Moreover, our framework can be extended to incorporate additional data sources, such as temperature or pressure measurements, to further refine predictions for energy storage cells. The integration of non-electrical signals could reveal correlations between external conditions and internal aging processes, enabling more robust models. For instance, temperature variations might influence the rate of capacity regeneration in energy storage cells, which could be captured by modifying the EMD or GMM components.
To summarize the key relationships, we present Table 3, which outlines the aging mechanisms and their corresponding features in energy storage cells.
| Aging Mechanism | Data Component | Mathematical Representation | Impact on Lifespan |
|---|---|---|---|
| Capacity Regeneration | IMFs | $$ \text{IMF}_i(t) = A_i \cos(\omega_i t + \phi_i) $$ | Temporary recovery |
| Active Material Loss | Residual | $$ \text{Res}(t) = R_0 e^{-\lambda t} $$ | Irreversible decline |
| Combined Effect | Full Decomposition | $$ C(t) = \sum \text{IMF}_i(t) + \text{Res}(t) $$ | Net capacity fade |
Conclusion and Future Directions
In this study, we have developed a data-driven framework for predicting the lifespan of energy storage cells by integrating empirical mode decomposition, Gaussian mixture models, and Jensen-Shannon divergence. Our approach successfully decomposes capacity data into interpretable components, models their distributions, and quantifies aging stages through divergence analysis.

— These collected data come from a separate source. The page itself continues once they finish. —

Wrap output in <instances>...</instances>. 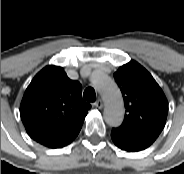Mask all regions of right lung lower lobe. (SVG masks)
I'll use <instances>...</instances> for the list:
<instances>
[{
  "label": "right lung lower lobe",
  "mask_w": 184,
  "mask_h": 174,
  "mask_svg": "<svg viewBox=\"0 0 184 174\" xmlns=\"http://www.w3.org/2000/svg\"><path fill=\"white\" fill-rule=\"evenodd\" d=\"M78 133H79V132H77L73 137H71V138H70L69 140H67L65 143L59 145L57 148H61V147H63V146H66V145L70 144V143L76 138V136L78 135Z\"/></svg>",
  "instance_id": "1"
}]
</instances>
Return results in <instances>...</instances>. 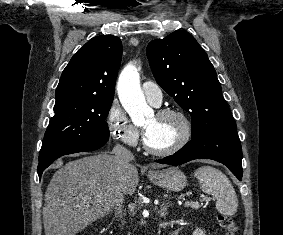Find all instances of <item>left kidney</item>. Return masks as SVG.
Wrapping results in <instances>:
<instances>
[{
	"mask_svg": "<svg viewBox=\"0 0 283 235\" xmlns=\"http://www.w3.org/2000/svg\"><path fill=\"white\" fill-rule=\"evenodd\" d=\"M193 235H205V232L200 228H196L193 232Z\"/></svg>",
	"mask_w": 283,
	"mask_h": 235,
	"instance_id": "left-kidney-1",
	"label": "left kidney"
}]
</instances>
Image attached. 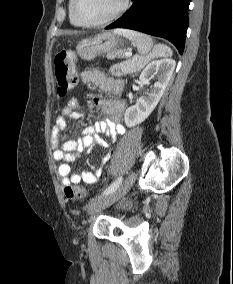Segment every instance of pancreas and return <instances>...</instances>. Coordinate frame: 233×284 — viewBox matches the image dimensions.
I'll return each mask as SVG.
<instances>
[{
    "label": "pancreas",
    "mask_w": 233,
    "mask_h": 284,
    "mask_svg": "<svg viewBox=\"0 0 233 284\" xmlns=\"http://www.w3.org/2000/svg\"><path fill=\"white\" fill-rule=\"evenodd\" d=\"M125 53H126L125 50H116V51L108 53L107 58L109 60H113L115 58H126ZM146 61L147 59L145 58L134 56L132 59H128L124 64L129 65L127 68L129 72H136L144 66Z\"/></svg>",
    "instance_id": "pancreas-1"
}]
</instances>
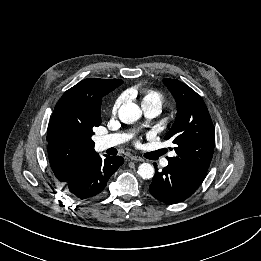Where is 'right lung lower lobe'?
Masks as SVG:
<instances>
[{
	"label": "right lung lower lobe",
	"instance_id": "98d812e1",
	"mask_svg": "<svg viewBox=\"0 0 261 261\" xmlns=\"http://www.w3.org/2000/svg\"><path fill=\"white\" fill-rule=\"evenodd\" d=\"M124 163L121 156L102 159L96 152L64 182L66 192L77 200L89 201L103 193L109 178Z\"/></svg>",
	"mask_w": 261,
	"mask_h": 261
}]
</instances>
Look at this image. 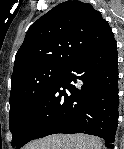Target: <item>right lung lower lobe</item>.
I'll list each match as a JSON object with an SVG mask.
<instances>
[{"label": "right lung lower lobe", "instance_id": "right-lung-lower-lobe-1", "mask_svg": "<svg viewBox=\"0 0 124 149\" xmlns=\"http://www.w3.org/2000/svg\"><path fill=\"white\" fill-rule=\"evenodd\" d=\"M77 80L83 82L81 90L73 84ZM118 105V56L113 38L62 69L15 147L57 133H85L103 138L112 149Z\"/></svg>", "mask_w": 124, "mask_h": 149}]
</instances>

The results demonstrate that the overlap rate derived from JSD serves as a reliable indicator for identifying critical degradation points in energy storage cells, with applications in proactive maintenance and system optimization.

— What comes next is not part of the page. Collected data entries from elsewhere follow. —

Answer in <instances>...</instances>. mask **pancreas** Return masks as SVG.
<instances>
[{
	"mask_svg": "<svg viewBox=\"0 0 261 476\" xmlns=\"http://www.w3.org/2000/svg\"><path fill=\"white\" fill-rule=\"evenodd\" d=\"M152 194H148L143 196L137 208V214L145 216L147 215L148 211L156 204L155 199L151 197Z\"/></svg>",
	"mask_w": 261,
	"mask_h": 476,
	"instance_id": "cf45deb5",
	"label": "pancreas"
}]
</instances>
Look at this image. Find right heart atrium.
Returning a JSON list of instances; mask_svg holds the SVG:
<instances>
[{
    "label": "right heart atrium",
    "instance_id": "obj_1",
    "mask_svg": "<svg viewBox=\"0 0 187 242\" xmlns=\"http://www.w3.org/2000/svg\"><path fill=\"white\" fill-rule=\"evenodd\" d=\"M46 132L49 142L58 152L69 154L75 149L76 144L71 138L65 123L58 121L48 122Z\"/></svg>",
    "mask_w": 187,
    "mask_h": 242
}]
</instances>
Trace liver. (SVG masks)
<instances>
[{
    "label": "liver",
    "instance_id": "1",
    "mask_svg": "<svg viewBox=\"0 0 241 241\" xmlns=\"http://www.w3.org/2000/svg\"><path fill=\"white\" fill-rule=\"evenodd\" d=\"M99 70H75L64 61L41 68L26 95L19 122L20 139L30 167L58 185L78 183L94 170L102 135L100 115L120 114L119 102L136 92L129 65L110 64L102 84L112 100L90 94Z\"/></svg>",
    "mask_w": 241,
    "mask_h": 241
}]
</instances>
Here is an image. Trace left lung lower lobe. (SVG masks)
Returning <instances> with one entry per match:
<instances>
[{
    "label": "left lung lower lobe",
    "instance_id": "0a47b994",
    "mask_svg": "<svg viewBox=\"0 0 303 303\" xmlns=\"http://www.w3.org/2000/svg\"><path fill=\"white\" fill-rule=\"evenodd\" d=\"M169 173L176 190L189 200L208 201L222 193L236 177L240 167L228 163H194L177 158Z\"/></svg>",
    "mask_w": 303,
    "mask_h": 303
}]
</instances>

The proposed method offers several advantages over existing techniques for energy storage cells. First, it provides a mechanistic understanding of aging by separating reversible and irreversible processes. Second, it leverages multi-modal data to enhance prediction accuracy. Third, it is adaptable to various types of energy storage cells, making it a versatile tool for the energy industry. However, challenges remain, such as the computational complexity of the framework and the need for large datasets for training.

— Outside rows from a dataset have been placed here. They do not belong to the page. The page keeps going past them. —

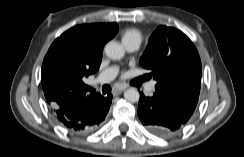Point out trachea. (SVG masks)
I'll list each match as a JSON object with an SVG mask.
<instances>
[{
	"label": "trachea",
	"mask_w": 244,
	"mask_h": 157,
	"mask_svg": "<svg viewBox=\"0 0 244 157\" xmlns=\"http://www.w3.org/2000/svg\"><path fill=\"white\" fill-rule=\"evenodd\" d=\"M92 93H94L95 92V90L93 89V88H88ZM111 91V87L110 86H108V85H104L103 87H102V92L104 93V94H106V93H108V92H110Z\"/></svg>",
	"instance_id": "obj_1"
}]
</instances>
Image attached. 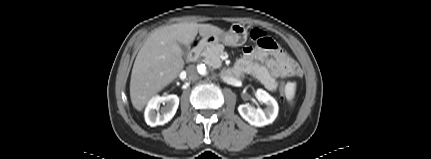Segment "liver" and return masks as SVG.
Segmentation results:
<instances>
[{"label": "liver", "mask_w": 431, "mask_h": 159, "mask_svg": "<svg viewBox=\"0 0 431 159\" xmlns=\"http://www.w3.org/2000/svg\"><path fill=\"white\" fill-rule=\"evenodd\" d=\"M221 32V28L211 24L179 23L151 33L132 68L130 98L133 107L142 111L152 97L178 77L184 68L179 43L189 46L198 33L205 40Z\"/></svg>", "instance_id": "6515ba94"}]
</instances>
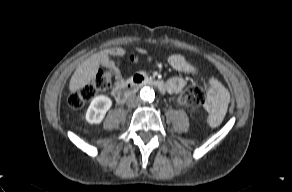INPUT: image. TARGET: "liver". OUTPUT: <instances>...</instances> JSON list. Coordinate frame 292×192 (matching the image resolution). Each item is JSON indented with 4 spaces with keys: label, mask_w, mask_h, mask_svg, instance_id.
Returning a JSON list of instances; mask_svg holds the SVG:
<instances>
[{
    "label": "liver",
    "mask_w": 292,
    "mask_h": 192,
    "mask_svg": "<svg viewBox=\"0 0 292 192\" xmlns=\"http://www.w3.org/2000/svg\"><path fill=\"white\" fill-rule=\"evenodd\" d=\"M100 60L99 54H93L77 67L69 83V90L71 92H76L95 79L100 66Z\"/></svg>",
    "instance_id": "6515ba94"
}]
</instances>
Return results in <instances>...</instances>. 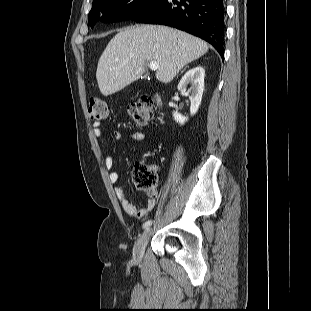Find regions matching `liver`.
<instances>
[{
	"label": "liver",
	"mask_w": 311,
	"mask_h": 311,
	"mask_svg": "<svg viewBox=\"0 0 311 311\" xmlns=\"http://www.w3.org/2000/svg\"><path fill=\"white\" fill-rule=\"evenodd\" d=\"M208 49L202 39L170 27H127L110 40L98 61L96 79L100 92L108 96L138 80L146 61L157 62L156 79L169 83Z\"/></svg>",
	"instance_id": "obj_1"
}]
</instances>
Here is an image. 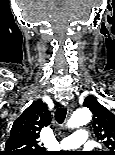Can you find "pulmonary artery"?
Here are the masks:
<instances>
[{"label": "pulmonary artery", "instance_id": "pulmonary-artery-1", "mask_svg": "<svg viewBox=\"0 0 115 155\" xmlns=\"http://www.w3.org/2000/svg\"><path fill=\"white\" fill-rule=\"evenodd\" d=\"M88 133L84 129H78L71 135L65 137L59 142L61 149H75L87 142Z\"/></svg>", "mask_w": 115, "mask_h": 155}]
</instances>
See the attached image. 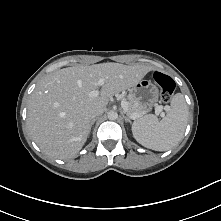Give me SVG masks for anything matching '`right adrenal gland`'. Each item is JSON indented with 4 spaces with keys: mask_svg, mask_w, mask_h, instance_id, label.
Here are the masks:
<instances>
[{
    "mask_svg": "<svg viewBox=\"0 0 221 221\" xmlns=\"http://www.w3.org/2000/svg\"><path fill=\"white\" fill-rule=\"evenodd\" d=\"M95 121H96V118H94V119L91 120V123H90V130H91V127H93ZM90 130H89V132H90Z\"/></svg>",
    "mask_w": 221,
    "mask_h": 221,
    "instance_id": "2a0ac1e0",
    "label": "right adrenal gland"
}]
</instances>
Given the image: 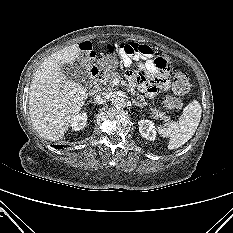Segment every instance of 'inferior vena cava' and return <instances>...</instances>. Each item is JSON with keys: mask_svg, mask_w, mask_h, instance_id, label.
I'll use <instances>...</instances> for the list:
<instances>
[{"mask_svg": "<svg viewBox=\"0 0 233 233\" xmlns=\"http://www.w3.org/2000/svg\"><path fill=\"white\" fill-rule=\"evenodd\" d=\"M108 98L109 95L107 93H97L94 96V101L95 103L103 104Z\"/></svg>", "mask_w": 233, "mask_h": 233, "instance_id": "1", "label": "inferior vena cava"}]
</instances>
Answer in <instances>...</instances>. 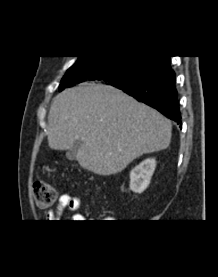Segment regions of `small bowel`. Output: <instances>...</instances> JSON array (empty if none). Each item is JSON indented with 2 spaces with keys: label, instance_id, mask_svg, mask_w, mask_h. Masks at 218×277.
Segmentation results:
<instances>
[{
  "label": "small bowel",
  "instance_id": "obj_1",
  "mask_svg": "<svg viewBox=\"0 0 218 277\" xmlns=\"http://www.w3.org/2000/svg\"><path fill=\"white\" fill-rule=\"evenodd\" d=\"M79 206H80L79 197L73 196L69 193H62L58 198L57 205L46 213V220L47 222H57V220L61 218L65 210L70 212H75L76 210H78ZM73 219L83 220L84 217L80 214H74ZM77 222H80V221H77Z\"/></svg>",
  "mask_w": 218,
  "mask_h": 277
}]
</instances>
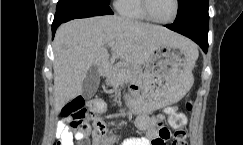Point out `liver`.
Instances as JSON below:
<instances>
[{
	"label": "liver",
	"instance_id": "obj_1",
	"mask_svg": "<svg viewBox=\"0 0 243 145\" xmlns=\"http://www.w3.org/2000/svg\"><path fill=\"white\" fill-rule=\"evenodd\" d=\"M125 63L140 67L148 63L163 44L183 48L191 43L164 27L120 16H96L62 24L53 43L54 108L59 112L82 94L84 78L92 66L108 61L107 44Z\"/></svg>",
	"mask_w": 243,
	"mask_h": 145
}]
</instances>
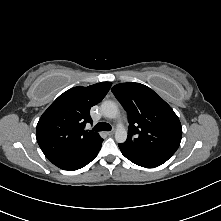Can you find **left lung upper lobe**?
Here are the masks:
<instances>
[{"label": "left lung upper lobe", "instance_id": "1", "mask_svg": "<svg viewBox=\"0 0 221 221\" xmlns=\"http://www.w3.org/2000/svg\"><path fill=\"white\" fill-rule=\"evenodd\" d=\"M112 92L128 113L126 142L175 153L182 128L173 109L152 89L140 83H120Z\"/></svg>", "mask_w": 221, "mask_h": 221}]
</instances>
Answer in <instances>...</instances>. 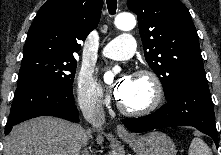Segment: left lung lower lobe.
I'll return each mask as SVG.
<instances>
[{"label":"left lung lower lobe","instance_id":"1","mask_svg":"<svg viewBox=\"0 0 221 155\" xmlns=\"http://www.w3.org/2000/svg\"><path fill=\"white\" fill-rule=\"evenodd\" d=\"M214 109L206 79L192 80L181 85L154 113L140 118L123 119L122 123L133 132L156 128L193 126L209 135L218 147Z\"/></svg>","mask_w":221,"mask_h":155}]
</instances>
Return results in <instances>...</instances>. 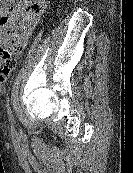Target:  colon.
Masks as SVG:
<instances>
[{
  "instance_id": "obj_1",
  "label": "colon",
  "mask_w": 133,
  "mask_h": 173,
  "mask_svg": "<svg viewBox=\"0 0 133 173\" xmlns=\"http://www.w3.org/2000/svg\"><path fill=\"white\" fill-rule=\"evenodd\" d=\"M17 65L16 50L14 47L0 45V81L3 82Z\"/></svg>"
}]
</instances>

Future research will focus on extending this framework to incorporate real-time data from advanced sensors, such as ultrasonic or fiber-optic devices, for energy storage cells. Additionally, we plan to explore deep learning variants of the GMM and JSD components to handle more complex aging patterns. Another direction is to investigate the effects of environmental factors, like temperature and humidity, on the lifespan of energy storage cells, potentially leading to more resilient designs.
In conclusion, our work contributes to the safe and efficient deployment of energy storage cells in the energy internet by providing a robust prediction methodology. As the demand for renewable energy integration grows, accurate lifespan forecasting for energy storage cells will become increasingly critical, and our framework offers a promising path forward.